Consider wrapping in an R package (requires more maintenance, less accessible to non-R users)

Although apparently .xlsx files are really just made up of .xml files that preserve data types!

Try to host data at a stable link

2.1 Coding: script organization

My philosophy:

1 script, ~1 task (no more than one section of Methods)
List decision points / user choices at the top so it’s obvious what they are

A bad script

A better script

2.2 Coding: don’t repeat yourself

Try to spot patterns (operations you perform over and over) and pull out into functions

Data import (can iterate over list of file names)
Data cleaning/tidying
Applying many models (can vary data, model, or both)
Generating and saving plots

Simple functions can be defined within a script, and complex functions / functions used over many scripts can live in a “functions” folder

Apply your functions using apply, purrr, or for loops

2.3 Coding: RMarkdown

Makes code much easier to annotate and visualize

Pros:

Great for describing a workflow or reporting out your findings
I most frequently use this to generate PDFs and share with collaborators
Can streamline analysis-to-paper pipeline, if you write papers with bookdown (anyone?)

Cons:

Clunky to do large analyses in .Rmd scripts

2.4 Coding: workflow

Try to pause coding when a task is complete
Leave a to-do list for others (and yourself!) of what, if anything, still needs to happen for that script to be functional
pull + commit + pull + push frequently
Restart R frequently (ensures you’ve loaded the right packages)

3.1 Use version control

To use git and prevent problems: https://happygitwithr.com/

To deal with problems like merge conflicts: https://ohshitgit.com/

3.2 Use projects, seriously

Every project begins with a new github repository and a new R project filed under ~/github/repo_name

Projects allow you to:

Work safely on different scripts in different windows
Develop custom environments (deal with versioning issues), e.g. with renv

3.3 Project/repository organization

Organize repositories consistently

Describe what each script does, somewhere (I use readme.md)

Use here() to manage file paths

4.1 Project management: GitHub issues

Github issues are designed for project management example

Useful whether or not everyone codes

4.2 Project management: “how we work”

Agree on shared practices for data storage, script development, communication, etc. at the start of a project, and document them in a Google Doc, GitHub Wiki, etc. example

5.1 Collaboration: editing other people’s code

Same as editing writing: find out what kind of feedback they want, be constructive, and be nice

Check if they have a contributing.md or “how we work” document

Fix bugs if you see any

Phrase code review comments / pull requests as questions: did you consider ____? Do you think it would be more readable if we moved ____? Does changing ____ to make the script faster make the extra 5 lines of code worth it?

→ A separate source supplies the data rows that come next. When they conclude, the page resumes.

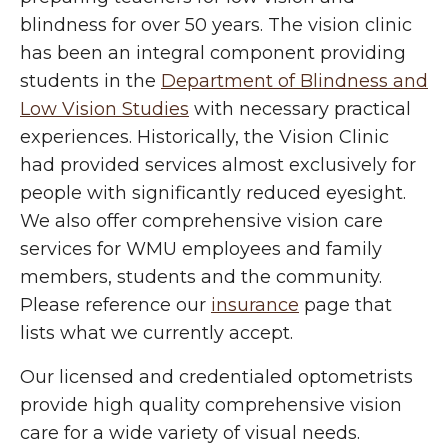
blindness for over 50 years. The vision clinic
has been an integral component providing
students in the
Department of Blindness and
Low Vision Studies
with necessary practical
experiences. Historically, the Vision Clinic
had provided services almost exclusively for
people with significantly reduced eyesight.
We also offer comprehensive vision care
services for WMU employees and family
members, students and the community.
Please reference our
insurance
page that
lists what we currently accept.
Our licensed and credentialed optometrists
provide high quality comprehensive vision
care for a wide variety of visual needs.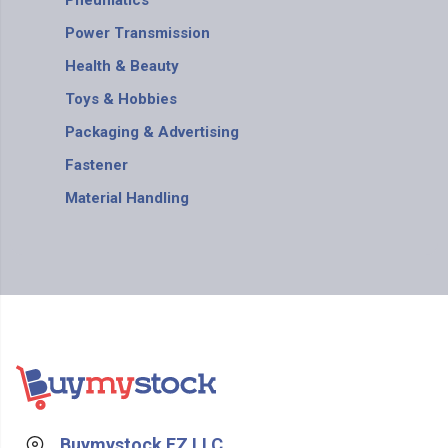
Pneumatics
Power Transmission
Health & Beauty
Toys & Hobbies
Packaging & Advertising
Fastener
Material Handling
Buymystock FZ LLC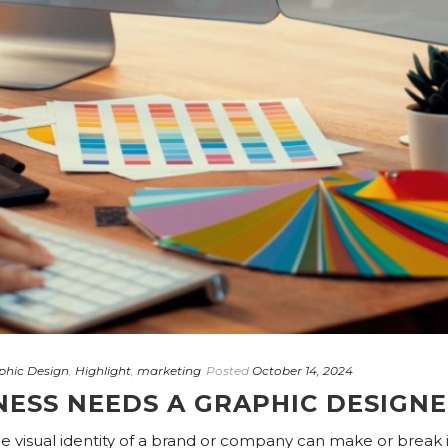
phic Design
,
Highlight
,
marketing
Posted
October 14, 2024
NESS NEEDS A GRAPHIC DESIGN
he visual identity of a brand or company can make or break i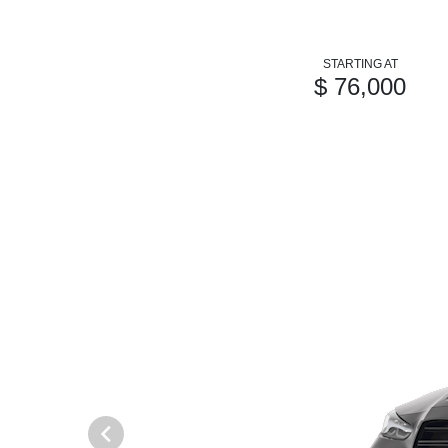
STARTING AT
$ 76,000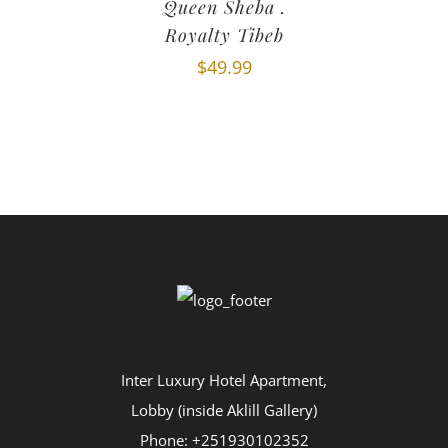
Queen Sheba .
Royalty Tibeb
$
49.99
Inter Luxury Hotel Apartment,
Lobby (inside Aklill Gallery)
Phone: +251930102352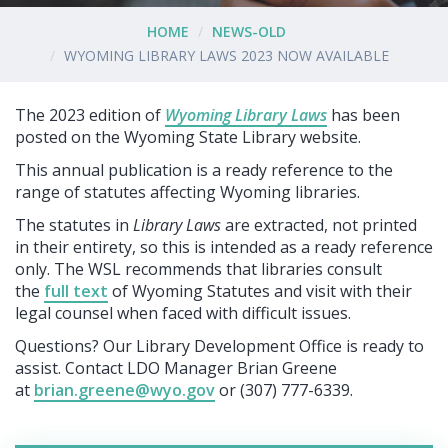
HOME
NEWS-OLD
WYOMING LIBRARY LAWS 2023 NOW AVAILABLE
The 2023 edition of
Wyoming Library Laws
has been
posted on the Wyoming State Library website.
This annual publication is a ready reference to the
range of statutes affecting Wyoming libraries.
The statutes in
Library Laws
are extracted, not printed
in their entirety, so this is intended as a ready reference
only. The WSL recommends that libraries consult
the
full text
of Wyoming Statutes and visit with their
legal counsel when faced with difficult issues.
Questions? Our Library Development Office is ready to
assist. Contact LDO Manager Brian Greene
at
brian.greene@wyo.gov
or (307) 777-6339.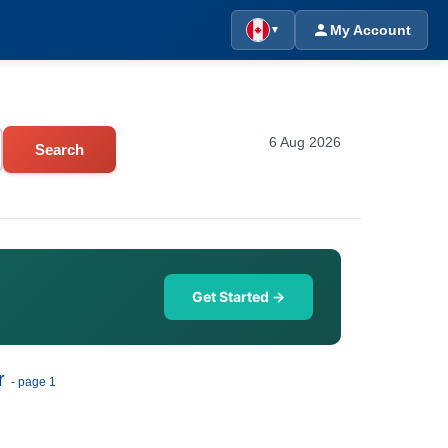
My Account
▼
6 Aug 2026
Search
Get Started →
r
- page 1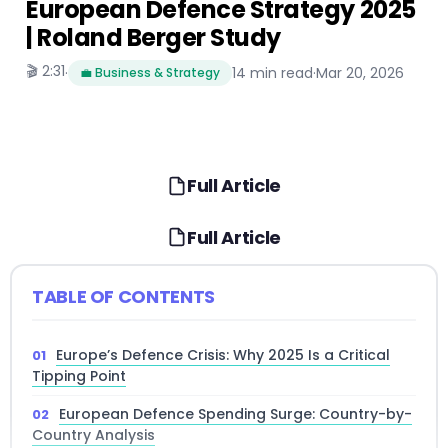
European Defence Strategy 2025
| Roland Berger Study
🎬 2:31
·
14 min read
·
Mar 20, 2026
💼 Business & Strategy
Full Article
Full Article
TABLE OF CONTENTS
Europe’s Defence Crisis: Why 2025 Is a Critical
Tipping Point
European Defence Spending Surge: Country-by-
Country Analysis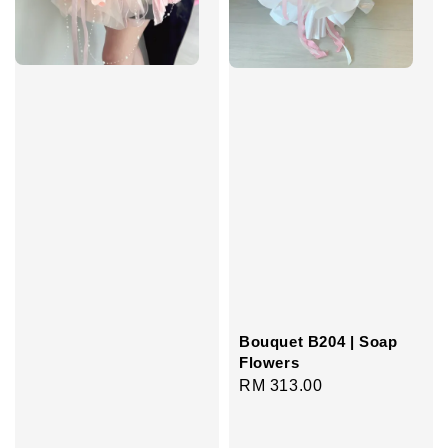
Bouquet B204 | Soap
Flowers
Regular
RM 313.00
price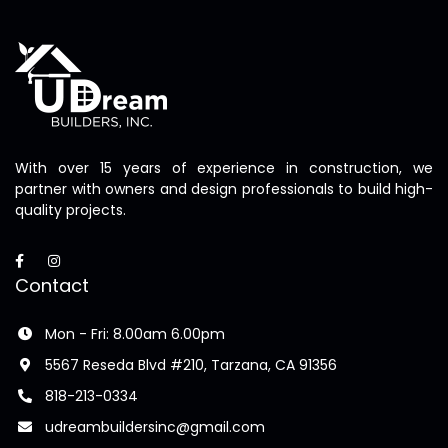
With over 15 years of experience in construction, we
partner with owners and design professionals to build high-
quality projects.
Contact
Mon - Fri: 8.00am 6.00pm
5567 Reseda Blvd #210, Tarzana, CA 91356
818-213-0334
udreambuildersinc@gmail.com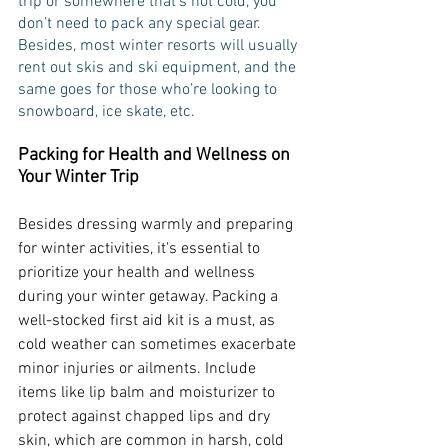
trip or somewhere that’s not cold, you 
don’t need to pack any special gear. 
Besides, most winter resorts will usually 
rent out skis and ski equipment, and the 
same goes for those who’re looking to 
snowboard, ice skate, etc. 
Packing for Health and Wellness on 
Your Winter Trip
Besides dressing warmly and preparing 
for winter activities, it's essential to 
prioritize your health and wellness 
during your winter getaway. Packing a 
well-stocked first aid kit is a must, as 
cold weather can sometimes exacerbate 
minor injuries or ailments. Include 
items like lip balm and moisturizer to 
protect against chapped lips and dry 
skin, which are common in harsh, cold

5.2 Collaboration: different open-source programming languages

Extra important to have good communication and division of tasks (see “how we work”)

Can still use git for version control of scripts in ~/github/repo_name (possibly from the command line)

Write out and read in data in flexible formats that translate across the languages you’re using

reticulate lets you run Python code from RStudio (still need to understand Python a little bit)
databricks

Other ideas?

5.3: Collaboration: proprietary software

Many scientists feel strongly about using ArcGIS, MATLAB, etc.

Best practices about version control and data management all apply

Half a reproducible project is better than none!

5.4 Collaboration: non R / GitHub people

For collaborators who code, but aren’t following best practices:

workflowr
Offer to help set up and maintain reproducible workflow for them

For collaborators who don’t really code:

Use GitHub for communication (Issues) and sharing data and figures
RMarkdown/Shiny to show code and results
RMarkdown interface to Microsoft Word (has anyone tried this?)
Google Docs > Microsoft Word
People are worth more to projects than tools

Other thoughts?

Questions I couldn’t answer

How to get collaborators who operate on their own machine/server to share code and data

How to get collaborators to stop emailing code back and forth

Any other questions?